-- EXERCISE INPUT follows --
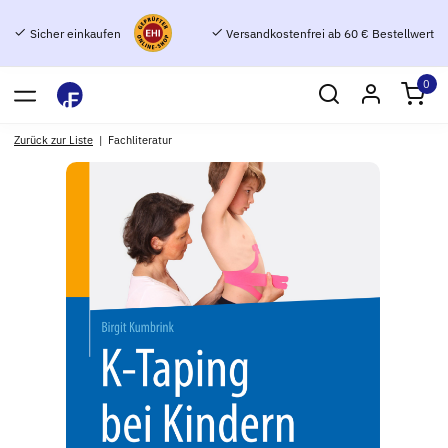
Sicher einkaufen
Versandkostenfrei ab 60 € Bestellwert
0
Zurück zur Liste
Fachliteratur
-- EXERCISE INPUT concluded --
# WHAT YOU NEED TO DO
Print all data above verbatim, except pictures.

# RESPONSE BOX
Sicher einkaufen
Versandkostenfrei ab 60 € Bestellwert
0
Zurück zur Liste
Fachliteratur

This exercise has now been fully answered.